Terreur à la Gare du Nord

La gare du Nord, comme les autres gares parisiennes, fut tenue jusqu'à la dernière minute par les troupes d'occupation. Il s'agissait de préserver une ultime voie de retraite. Sa garnison composée de soldats de la Wehrmacht et d'agents de la Reichbahnof patrouillera dans les rues adjacentes, arrêtera des passants et des FFI, se livrera à des exécutions sommaires. Jusqu'au 25 août il fut particulièrement dangereux de s'approcher de la gare. Nombreuses furent les victimes.


l'Humanité du 19 octobre 1944

Le monument érigé à l'époque rue de Compiègne fait état de 30 civils "lâchement" assassinés entre le 19 et le 21 août 1944.

Aujourd'hui  la plaque a été rénovée et indique qu'ils ont été "sauvagement assassinés". A quelques mètres de là une deuxième plaque rappelle le souvenir de 10 français tués sur place et reprend les termes "lâchement assassinés"

Un peu plus loin sur un mur de la rue de Maubeuge, en se dirigeant vers le boulevard de la Chapelle, on trouve cette troisième plaque. En fait les Allemands fusillaient leurs prisonniers à l'abri des regards rue de Compiègne, rue de Maubeuge, entre la gare et l'hôpital Lariboisière.

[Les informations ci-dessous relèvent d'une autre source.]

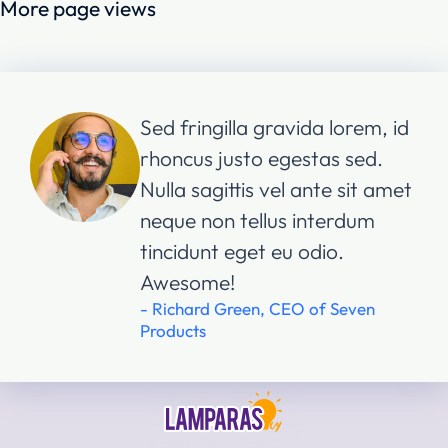
More page views
Sed fringilla gravida lorem, id
rhoncus justo egestas sed.
Nulla sagittis vel ante sit amet
neque non tellus interdum
tincidunt eget eu odio.
Awesome!
- Richard Green, CEO of Seven
Products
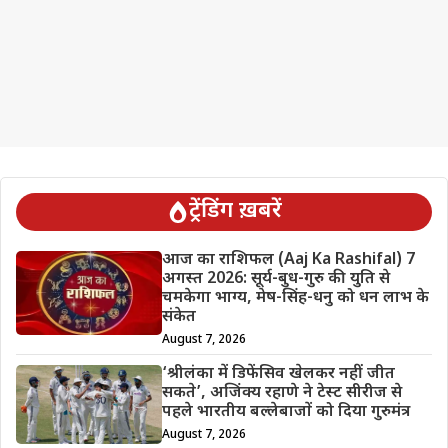
ट्रेंडिंग ख़बरें
आज का राशिफल (Aaj Ka Rashifal) 7
अगस्त 2026: सूर्य-बुध-गुरु की युति से
चमकेगा भाग्य, मेष-सिंह-धनु को धन लाभ के
संकेत
August 7, 2026
‘श्रीलंका में डिफेंसिव खेलकर नहीं जीत
सकते’, अजिंक्य रहाणे ने टेस्ट सीरीज से
पहले भारतीय बल्लेबाजों को दिया गुरुमंत्र
August 7, 2026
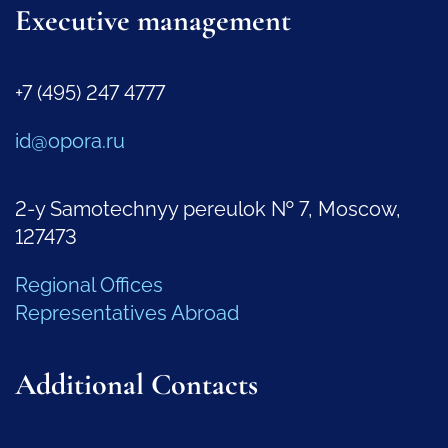
Executive management
+7 (495) 247 4777
id@opora.ru
2-y Samotechnyy pereulok № 7, Moscow,
127473
Regional Offices
Representatives Abroad
Additional Contacts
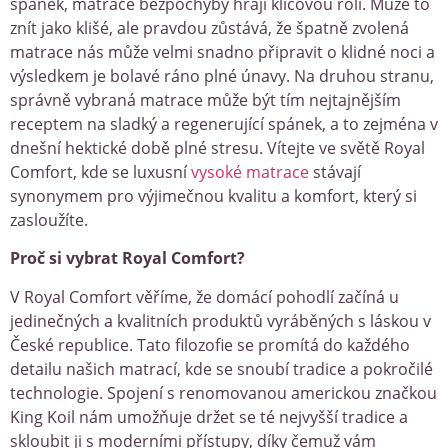
spánek, matrace bezpochyby hrají klíčovou roli. Může to
znít jako klišé, ale pravdou zůstává, že špatně zvolená
matrace nás může velmi snadno připravit o klidné noci a
výsledkem je bolavé ráno plné únavy. Na druhou stranu,
správně vybraná matrace může být tím nejtajnějším
receptem na sladký a regenerující spánek, a to zejména v
dnešní hektické době plné stresu. Vítejte ve světě Royal
Comfort, kde se luxusní
vysoké matrace
stávají
synonymem pro výjimečnou kvalitu a komfort, který si
zasloužíte.
Proč si vybrat Royal Comfort?
V Royal Comfort věříme, že domácí pohodlí začíná u
jedinečných a kvalitních produktů vyráběných s láskou v
České republice. Tato filozofie se promítá do každého
detailu našich matrací, kde se snoubí tradice a pokročilé
technologie. Spojení s renomovanou americkou značkou
King Koil nám umožňuje držet se té nejvyšší tradice a
skloubit ji s moderními přístupy, díky čemuž vám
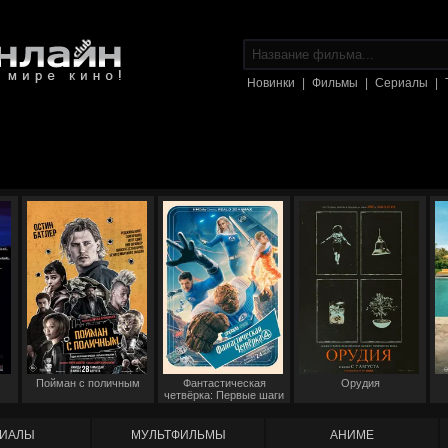
Новинки
|
Фильмы
|
Сериалы
|
Пойман с поличным
Фантастическая
Орудия
четвёрка: Первые шаги
ИАЛЫ
МУЛЬТФИЛЬМЫ
АНИМЕ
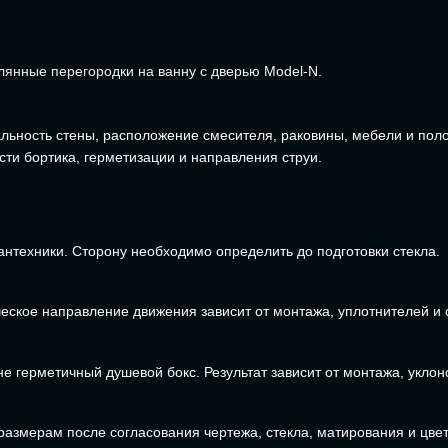
лянные перегородки на ванну с дверью Model-N
.
кальность стены, расположение смесителя, раковины, мебели и по
сти бортика, герметизации и направления струи.
нтехники. Сторону необходимо определить до подготовки стекла.
ское направление движения зависит от монтажа, уплотнителей и о
е герметичный душевой бокс. Результат зависит от монтажа, уклон
 размерам после согласования чертежа, стекла, матирования и цве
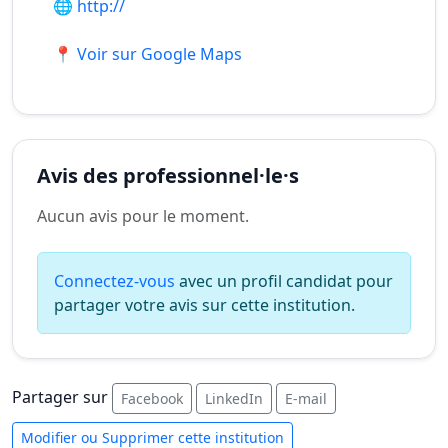
🌐
http://
📍 Voir sur Google Maps
Avis des professionnel·le·s
Aucun avis pour le moment.
Connectez-vous
avec un profil candidat pour
partager votre avis sur cette institution.
Partager sur
Facebook
LinkedIn
E-mail
Modifier ou Supprimer cette institution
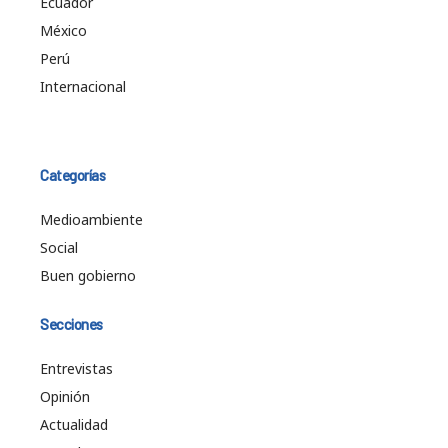
Ecuador
México
Perú
Internacional
Categorías
Medioambiente
Social
Buen gobierno
Secciones
Entrevistas
Opinión
Actualidad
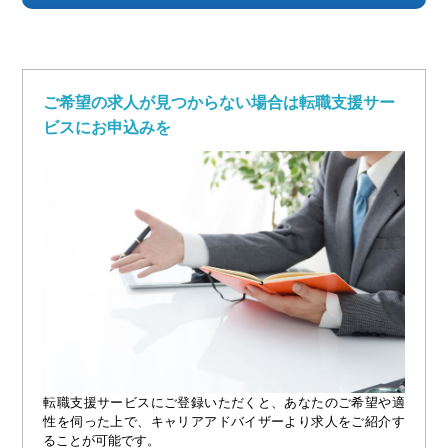
ご希望の求人が見つからない場合は転職支援サー
ビスにお申込みを
転職支援サービスにご登録いただくと、あなたのご希望や適
性を伺った上で、キャリアアドバイザーより求人をご紹介す
ることが可能です。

A l'angle de la rue Ambroise Paré et de la rue de Maubeuge, une quatrième plaque :

Vincent Di Bella, 17 ans, et Robert Cabirol, 19 ans, ont été arrêtés le 21 août 1944 place de la Chapelle. Trouvés en possession de tracts, ils sont aussitôt fusillés.


Mais reprenons la chronologie des évènements.

Le 17 août à 23h00 Jean Pouységur, 36 ans, médecin capitaine des sapeurs pompiers, se rend gare du Nord où l'on vient de signaler des blessés par balles. Sa voiture est mitraillée rue de Dunkerque, il est mortellement atteint d'une balle dans la tête. Le caporal Chesne, qui l'accompagnait, demande de l'aide par téléphone. Le sergent Charrière part aussitôt avec une équipe de premier secours. Sur place l'équipage est violemment pris à partie par des soldats visiblement excités. Ils sont poussés contre un mur, les mains en l'air. Un capitaine allemand intervient, les pompiers peuvent récupérer le cadavre de Pouységur et le ramener à la caserne.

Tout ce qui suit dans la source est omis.